A Scottish Nationalist?


----------



## Adelio Altomar (Apr 18, 2010)

I've always hated my name. It sounds soooo generic and I was named after my mother, and I have a strong stance against naming a someone after their family member, NO MATTER what the retarded reason is.

Get some originality, dingus.  



RohanDaKitty said:


> I like my name, 'Rohan' though all to often I get, "Were your parents big LOTR fans?" Which is irritating a little, but nothing major. Other than that, it's pronounciation. Some people call me "Ro-HAN" Han sounding like Han Solo. Sounds awful.
> 
> Middle name's 'Leslie' Which I don't care for at all.



I think the Han Solo pronunciation sounds pretty in my opinion, sort of like the 'a' pronounced in Spanish. Or are you talking about a different 'a' sound?


----------



## Yrr (Apr 18, 2010)

My surname backwards translates through slang as "yiff-dog".

Naturally I want to kill myself.


----------



## CerbrusNL (Apr 18, 2010)

Yrr said:


> My surname backwards translates through slang as "yiff-dog".
> 
> Naturally I want to kill myself.


Godfrey?


----------



## WolvesSoulZ (Apr 18, 2010)

I like my name.
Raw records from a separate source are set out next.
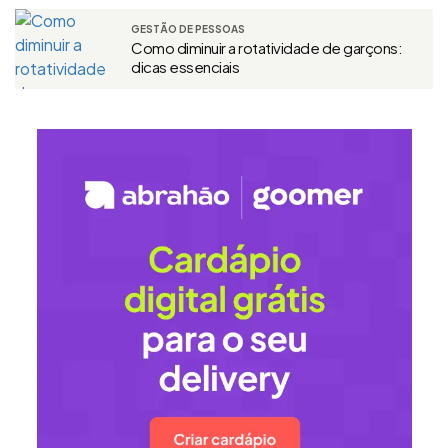
GESTÃO DE PESSOAS
Como diminuir a rotatividade de garçons:
dicas essenciais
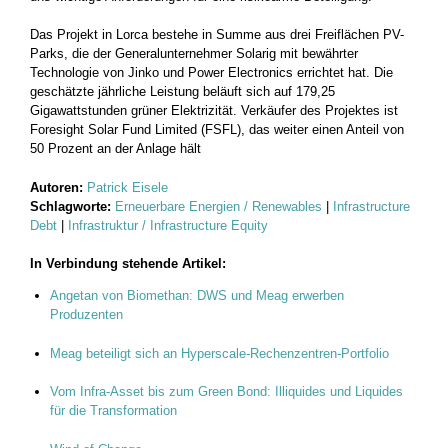
Das Projekt in Lorca bestehe in Summe aus drei Freiflächen PV-
Parks, die der Generalunternehmer Solarig mit bewährter
Technologie von Jinko und Power Electronics errichtet hat. Die
geschätzte jährliche Leistung beläuft sich auf 179,25
Gigawattstunden grüner Elektrizität. Verkäufer des Projektes ist
Foresight Solar Fund Limited (FSFL), das weiter einen Anteil von
50 Prozent an der Anlage hält
Autoren:
Patrick Eisele
Schlagworte:
Erneuerbare Energien / Renewables
|
Infrastructure
Debt
|
Infrastruktur / Infrastructure Equity
In Verbindung stehende Artikel:
Angetan von Biomethan: DWS und Meag erwerben
Produzenten
Meag beteiligt sich an Hyperscale-Rechenzentren-Portfolio
Vom Infra-Asset bis zum Green Bond: Illiquides und Liquides
für die Transformation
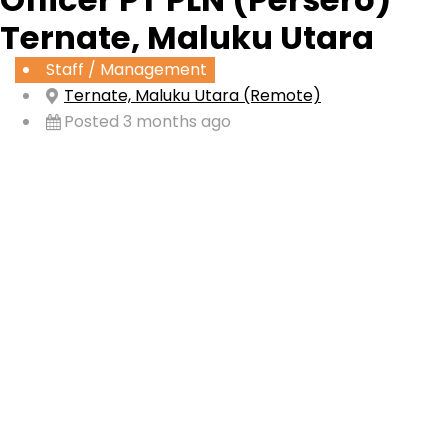
Ternate, Maluku Utara
Staff / Management
Ternate, Maluku Utara (Remote)
Posted 3 months ago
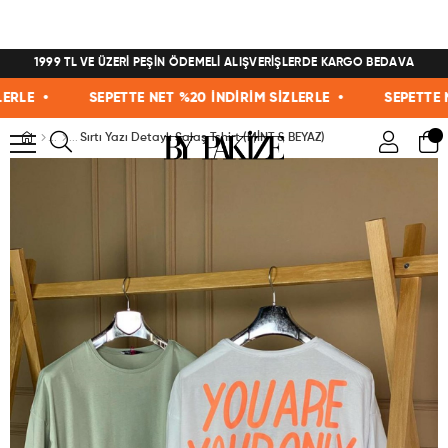
1999 TL VE ÜZERİ PEŞİN ÖDEMELİ ALIŞVERİŞLERDE KARGO BEDAVA
E •
SEPETTE NET %20 İNDİRİM SİZLERLE •
SEPETTE NET 
Sırtı Yazı Detaylı Salaş Tshirt (MİNT & BEYAZ)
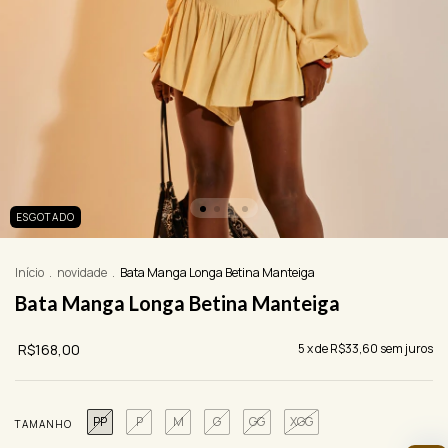
ESGOTADO
Início
.
novidade
.
Bata Manga Longa Betina Manteiga
Bata Manga Longa Betina Manteiga
R$168,00
5
x de
R$33,60
sem juros
PP
P
M
G
GG
XGG
TAMANHO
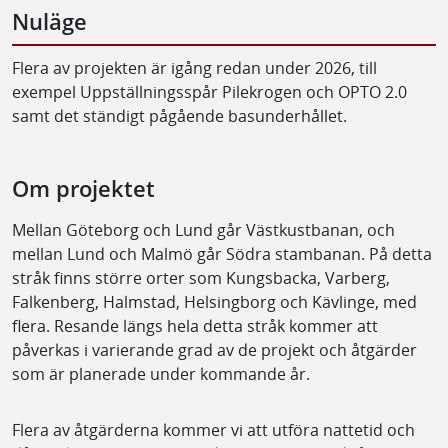
Nuläge
Flera av projekten är igång redan under 2026, till
exempel Uppställningsspår Pilekrogen och OPTO 2.0
samt det ständigt pågående basunderhållet.
Om projektet
Mellan Göteborg och Lund går Västkustbanan, och
mellan Lund och Malmö går Södra stambanan. På detta
stråk finns större orter som Kungsbacka, Varberg,
Falkenberg, Halmstad, Helsingborg och Kävlinge, med
flera. Resande längs hela detta stråk kommer att
påverkas i varierande grad av de projekt och åtgärder
som är planerade under kommande år.
Flera av åtgärderna kommer vi att utföra nattetid och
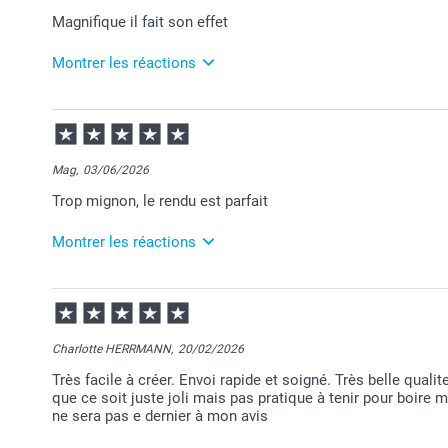
Magnifique il fait son effet
Montrer les réactions
07/07/2026
12:05
Bonjour Roselyne,
Mag,
03/06/2026
Merci pour votre commande et je suis ravie que vou
Trop mignon, le rendu est parfait
Au plaisir de vous retrouver sur Smartphoto pour de 
Passez une belle journée.
Cordialement,
Montrer les réactions
Florence@smartphoto
05/06/2026
07:43
Merci pour votre commande et pour votre retour posi
Ravie que votre mug vous plaise.
Charlotte HERRMANN,
20/02/2026
Je vous souhaite une agréable journée.
Très facile à créer. Envoi rapide et soigné. Très belle qualite
Cordialement,
que ce soit juste joli mais pas pratique à tenir pour boire 
Florence@smartphoto
ne sera pas e dernier à mon avis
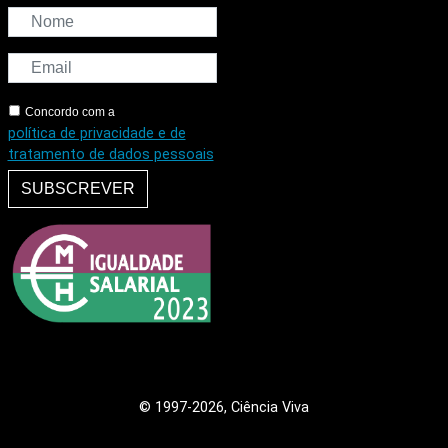
Concordo com a
política de privacidade e de
tratamento de dados pessoais
SUBSCREVER
© 1997
-2026, Ciência Viva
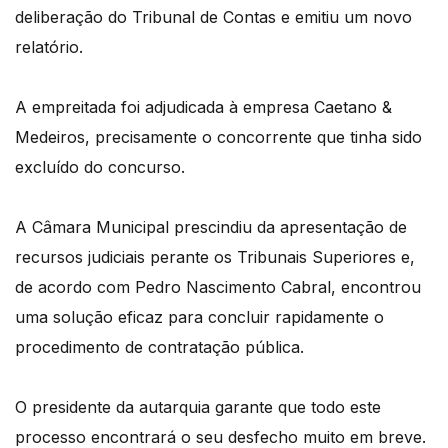
deliberação do Tribunal de Contas e emitiu um novo
relatório.
A empreitada foi adjudicada à empresa Caetano &
Medeiros, precisamente o concorrente que tinha sido
excluído do concurso.
A Câmara Municipal prescindiu da apresentação de
recursos judiciais perante os Tribunais Superiores e,
de acordo com Pedro Nascimento Cabral, encontrou
uma solução eficaz para concluir rapidamente o
procedimento de contratação pública.
O presidente da autarquia garante que todo este
processo encontrará o seu desfecho muito em breve.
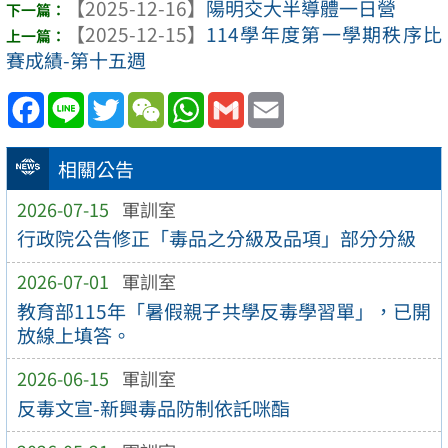
【2025-12-16】
陽明交大半導體一日營
【2025-12-15】
114學年度第一學期秩序比
賽成績-第十五週
Facebook
Line
Twitter
WeChat
WhatsApp
Gmail
Email
相關公告
2026-07-15
軍訓室
行政院公告修正「毒品之分級及品項」部分分級
2026-07-01
軍訓室
教育部115年「暑假親子共學反毒學習單」，已開
放線上填答。
2026-06-15
軍訓室
反毒文宣-新興毒品防制依託咪酯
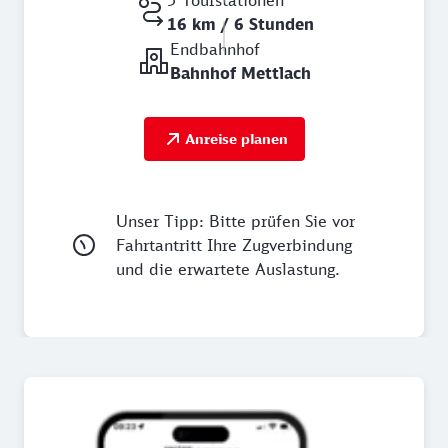
16 km / 6 Stunden
Endbahnhof
Bahnhof Mettlach
Anreise planen
Unser Tipp: Bitte prüfen Sie vor
Fahrtantritt Ihre Zugverbindung
und die erwartete Auslastung.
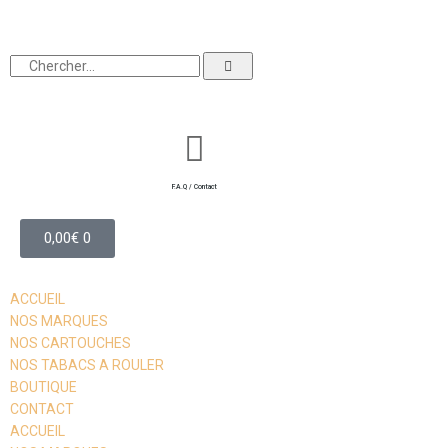
F.A.Q / Contact
0,00
€
0
ACCUEIL
NOS MARQUES
NOS CARTOUCHES
NOS TABACS A ROULER
BOUTIQUE
CONTACT
ACCUEIL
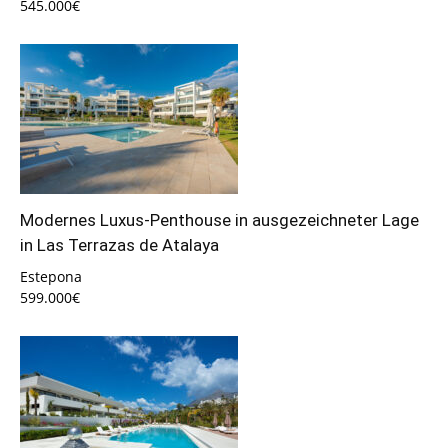
545.000€
Modernes Luxus-Penthouse in ausgezeichneter Lage
in Las Terrazas de Atalaya
Estepona
599.000€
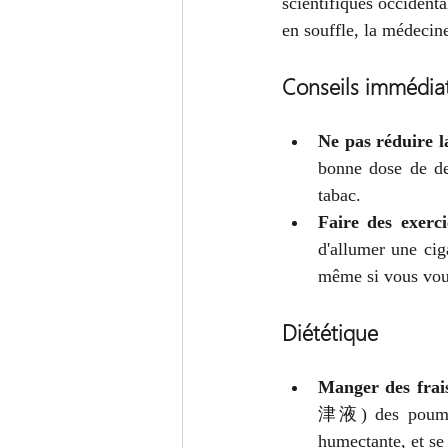
scientifiques occidenta
en souffle, la médecin
Conseils immédiat
Ne pas réduire 
bonne dose de de
tabac.
Faire des exerci
d'allumer une ciga
même si vous vous
Diététique
Manger des frais
津液) des poumons 
humectante, et se 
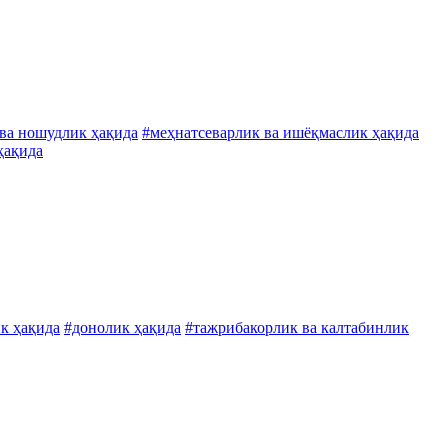
ва ношудлик ҳақида
#меҳнатсеварлик ва ишёқмаслик ҳақида
ҳақида
ик ҳақида
#донолик ҳақида
#тажрибакорлик ва калтабинлик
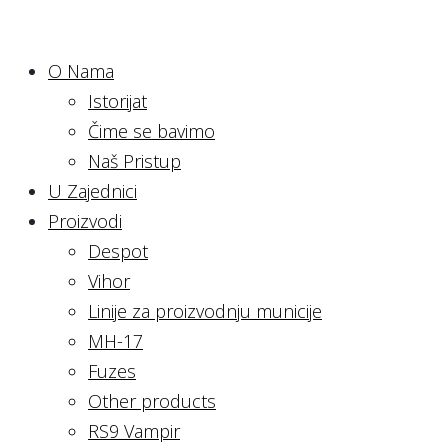
O Nama
Istorijat
Čime se bavimo
Naš Pristup
U Zajednici
Proizvodi
Despot
Vihor
Linije za proizvodnju municije
MH-17
Fuzes
Other products
RS9 Vampir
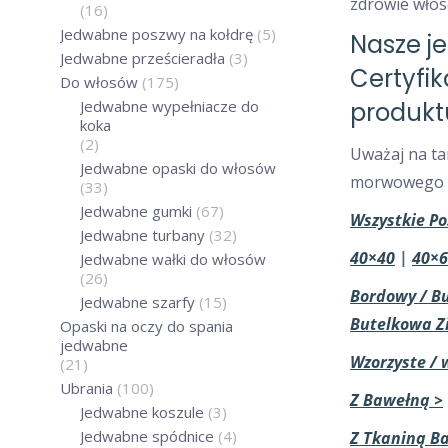
zdrowie włos
(16)
Jedwabne poszwy na kołdrę
(5)
Nasze j
Jedwabne prześcieradła
(3)
Certyfi
Do włosów
(175)
Jedwabne wypełniacze do
produkt
koka
(2)
Uważaj na ta
Jedwabne opaski do włosów
morwowego p
(33)
Jedwabne gumki
(67)
Wszystkie Po
Jedwabne turbany
(32)
40×40
|
40×6
Jedwabne wałki do włosów
(26)
Bordowy / B
Jedwabne szarfy
(15)
Butelkowa Z
Opaski na oczy do spania
jedwabne
Wzorzyste / 
(21)
Ubrania
(100)
Z Bawełną >
Jedwabne koszule
(3)
Jedwabne spódnice
(4)
Z Tkaniną B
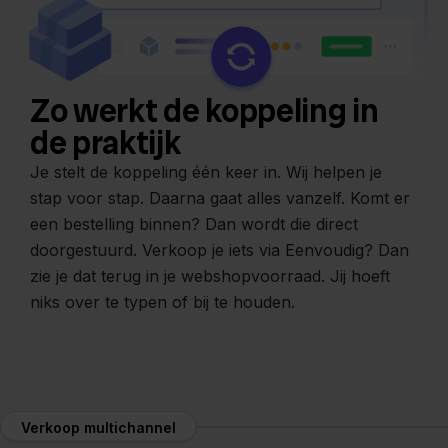
Zo werkt de koppeling in
de praktijk
Je stelt de koppeling één keer in. Wij helpen je
stap voor stap. Daarna gaat alles vanzelf. Komt er
een bestelling binnen? Dan wordt die direct
doorgestuurd. Verkoop je iets via Eenvoudig? Dan
zie je dat terug in je webshopvoorraad. Jij hoeft
niks over te typen of bij te houden.
Verkoop multichannel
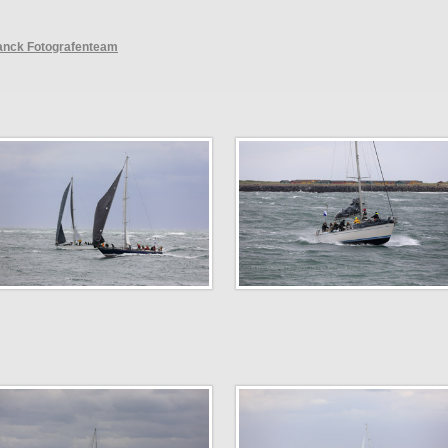
ranck Fotografenteam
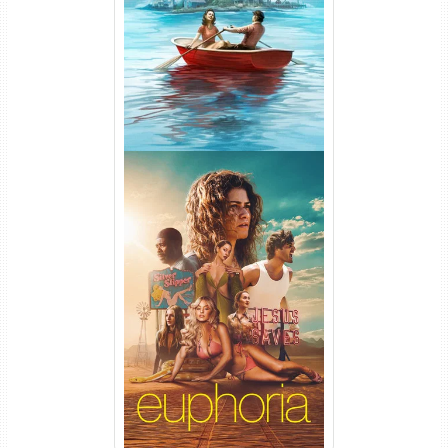
1ª Temporada Torrent (2026)
WEB-DL 1080p Dual Áudio
Euphoria 3ª Temporada
Torrent (2026) WEB-DL 1080p
Dual Áudio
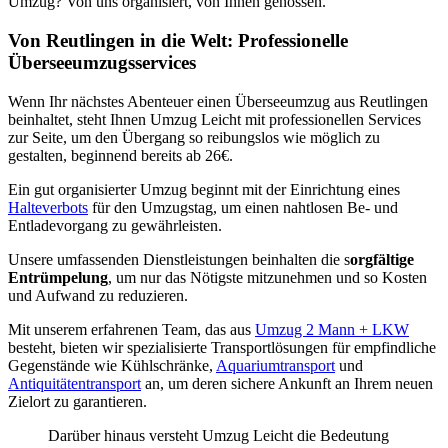
Umzug? Von uns organisiert, von Ihnen genossen.
Von Reutlingen in die Welt: Professionelle
Überseeumzugsservices
Wenn Ihr nächstes Abenteuer einen Überseeumzug aus Reutlingen
beinhaltet, steht Ihnen Umzug Leicht mit professionellen Services
zur Seite, um den Übergang so reibungslos wie möglich zu
gestalten, beginnend bereits ab 26€.
Ein gut organisierter Umzug beginnt mit der Einrichtung eines
Halteverbots
für den Umzugstag, um einen nahtlosen Be- und
Entladevorgang zu gewährleisten.
Unsere umfassenden Dienstleistungen beinhalten die s
orgfältige
Entrümpelung
, um nur das Nötigste mitzunehmen und so Kosten
und Aufwand zu reduzieren.
Mit unserem erfahrenen Team, das aus
Umzug 2 Mann + LKW
besteht, bieten wir spezialisierte Transportlösungen für empfindliche
Gegenstände wie Kühlschränke,
Aquariumtransport
und
Antiquitätentransport
an, um deren sichere Ankunft an Ihrem neuen
Zielort zu garantieren.
Darüber hinaus versteht Umzug Leicht die Bedeutung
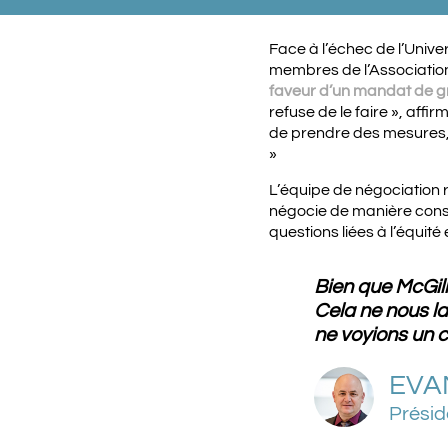
Face à l’échec de l’Univer
membres de l’Association
faveur d’un mandat de gr
refuse de le faire », aff
de prendre des mesures, 
»
L’équipe de négociation r
négocie de manière cons
questions liées à l’équité e
Bien que McGill 
Cela ne nous l
ne voyions un c
EVA
Présid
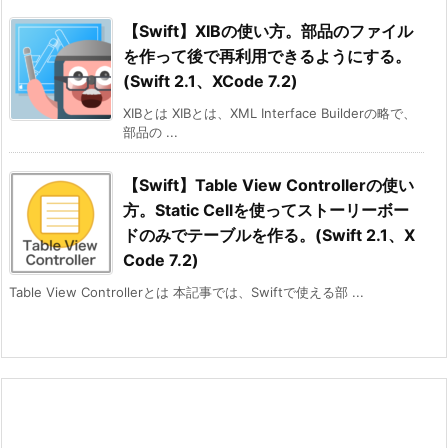
【Swift】XIBの使い方。部品のファイル
を作って後で再利用できるようにする。
(Swift 2.1、XCode 7.2)
XIBとは XIBとは、XML Interface Builderの略で、
部品の ...
【Swift】Table View Controllerの使い
方。Static Cellを使ってストーリーボー
ドのみでテーブルを作る。(Swift 2.1、X
Code 7.2)
Table View Controllerとは 本記事では、Swiftで使える部 ...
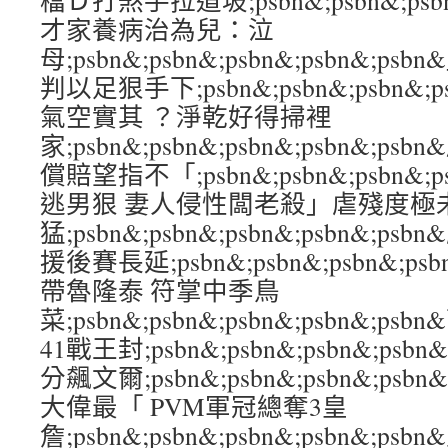
檔Ｄ打煞手拉道坡;psbn&;psbn&;psbn
才家養病治為兒：泣
母;psbn&;psbn&;psbn&;psbn&
判以足狠手下;psbn&;psbn&;psbn&;p
氣空實其 ？淨乾好得掃裡
家;psbn&;psbn&;psbn&;psbn&
償賠望指不「;psbn&;psbn&;psbn&;
逃男狠 妻人侵性闆老殺」虐殘度極
猛;psbn&;psbn&;psbn&;psbn&;p
援後賽長延;psbn&;psbn&;psbn&;p
帶魯隆泰 符掌中季鳥
菜;psbn&;psbn&;psbn&;psbn&;
41戰王封;psbn&;psbn&;psbn&;ps
分飆文爾;psbn&;psbn&;psbn&;psb
大偉最「 PVM軍冠總奪3皇
詹;psbn&;psbn&;psbn&;psbn&;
Tho my last names make it an easy joke for "Alex you're a moron" but in french. (I'm in Quebec afterall)


----------



## Bambi (Apr 18, 2010)

I like my name, but I'd never share it with anyone online. 

Let's just say it's biblical.


----------



## Ohko (Apr 18, 2010)

First Name: Alexander
Middle Name: James
Last Name: I'm Polish, just type some random shit and you'll probably come close.

Both my parents are hippies, so I was almost named Zaigg (not even pronounced how it's spelled. Pronounce it "ah-I-g") But I can thank my Grandparents for saving me.

Do I hate my name? No, I don't really care about my name as long as I know you are referring to me. No one really even calls me Alexander though. I'm either Alex, A.J. or Age. I guess since I'm not called Alexander, I haven't grown to despise it.


----------



## Mr Owl (Apr 18, 2010)

VivaLaPh!va said:


> I want to legally change my name to Jesse.  For a few reasons...;3



My name is Jesse....


----------



## coolkidex (Apr 20, 2010)

My name is Matt White... Imagine the torment because i happen to be white. :/


But i'm getting married soon, soooo... That wont be for long. Kthanx!


----------



## Bloodshot_Eyes (Apr 20, 2010)

Teto said:


> Don't hate it. I'd just prefer something that didn't end with the ee sound.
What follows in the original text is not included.